Gossamer Forum: General: Perl Programming: regexp to decode url?

May 2, 1999, 9:48 PM

dahamsta

User (429 posts)

May 2, 1999, 9:48 PM

Post #1 of 9

Shortcut

regexp to decode url?

Hi folks,

Could somebody help me with a regular expressions to decode a url? It's for a navbar. I'm getting the current location using the REQUEST_URI environment variable, and now I want to split the string up into directories and put them into an array. The problem is that when I use "split", the first forward slash causes an empty value in the array, and I don't want the filename either.

For example, I would like to return an array like this:

@dirs = ("services", "design", "samples");

from all of these:

/services/design/samples
/services/design/samples/
/services/design/samples/index.htm

Any suggestions?

Thanks,
adam

May 3, 1999, 11:43 AM

Enthusiast (567 posts)

May 3, 1999, 11:43 AM

Post #2 of 9

Shortcut

Re: regexp to decode url? In reply to

try http://agora.leeds.ac.uk/nik/Perl/

hope this helps.....

May 3, 1999, 1:09 PM

dahamsta

User (429 posts)

May 3, 1999, 1:09 PM

Post #3 of 9

Shortcut

Re: regexp to decode url?
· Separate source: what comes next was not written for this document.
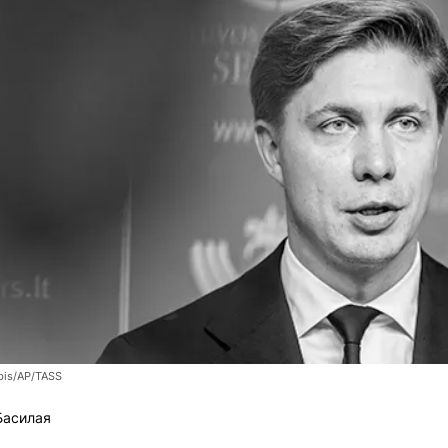
bis/AP/TASS
Басилая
In reply to

Weeeell, I was looking for a regexp to get rid of the first slash and the filename, but I guess maybe it's time I *did* delve into the complicated world of them and learn it for myself! Smile

The link should have been http://agora.leeds.ac.uk/nik btw, butI found it fast enuff, so thanks.

adam

May 4, 1999, 6:37 AM

Alex

Administrator (9387 posts)

May 4, 1999, 6:37 AM

Post #4 of 9

Shortcut

Re: regexp to decode url? In reply to

If you want to really decode a URL and get things like protocol, hostname, relative link, absolute link, etc, use the URI module available from CPAN.
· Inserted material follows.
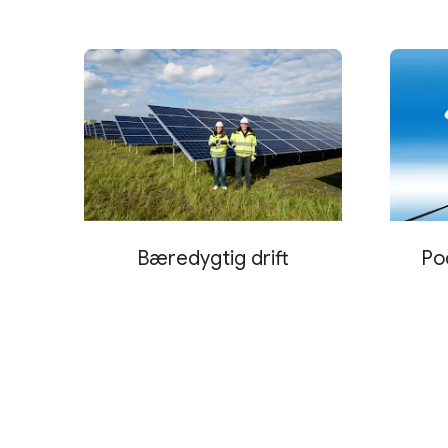
Bæredygtig drift
Po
If it's pretty simple and those are the only URL's you could do:

$input =~ m,/([^/]+)/([^/]+)/([^/]+),;

and you'll have services, design and samples in $1, $2, $3. It will work with all three samples you provided but wouldn't work if the input didn't look like:

/something/something/something

Cheers,

Alex

May 4, 1999, 11:56 PM

dahamsta

User (429 posts)

May 4, 1999, 11:56 PM

Post #5 of 9

Shortcut

Re: regexp to decode url? In reply to

Alex,

That's what the input *should* always look like, but I guess there'll always be anomalies. I'll have a look at the URI module as well.

Thanks,
adam

May 12, 1999, 1:54 PM

dahamsta

User (429 posts)

May 12, 1999, 1:54 PM

Post #6 of 9

Shortcut

Re: regexp to decode url? In reply to

Back to this one again. Smile

Ok, I guess my real problem isn't putting it into an array, it's stripping off the filename or forward slash at the end if there is one.
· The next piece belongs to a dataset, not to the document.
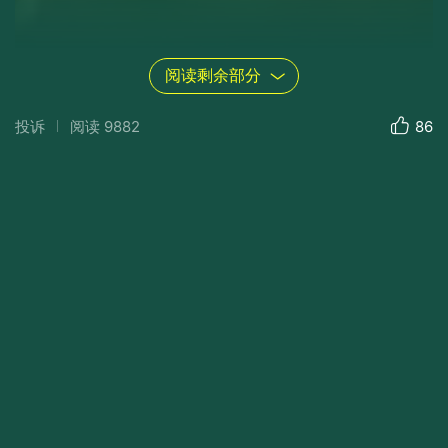
阅读剩余部分
投诉
阅读
9882
86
So is it possible to get something like this:

dir1/dir2/dir3

from the three examples I gave above? The string wouldn't necessarily be three dirs though (Alex's example depended on it, it could be one or ten...

Cheers,
adam

May 12, 1999, 3:11 PM

Alex

Administrator (9387 posts)

May 12, 1999, 3:11 PM

Post #7 of 9

Shortcut

Re: regexp to decode url? In reply to

Sure:

Code:
$input =~ s, 
            ^/?     # Find 0 or 1 leading slashes. 
            (.+?)   # Store everything in the middle in $1 
            /	    # Followed by a slash. 
	    [^/]+$  # Followed by the file name and end of string. 
          ,$1,x;    # Replace with just the middle.

would do the trick.

Cheers,

Alex

[This message has been edited by Alex (edited May 12, 1999).]

May 13, 1999, 12:02 AM

dahamsta

User (429 posts)

May 13, 1999, 12:02 AM

Post #8 of 9

Shortcut

Re: regexp to decode url? In reply to

Hi again Alex,

Sorry to be a bother, but that's still not getting the result I want. If there's a trailing slash, but no filename, it's leaving the leading and trailing slashes.

Also, I'm a bit worried that if the request_uri had no trailing slash, but was referring to a directory, that it would strip that off thinking it was a filename. Apache seems to rewrite the URI internally now, but I like to be sure.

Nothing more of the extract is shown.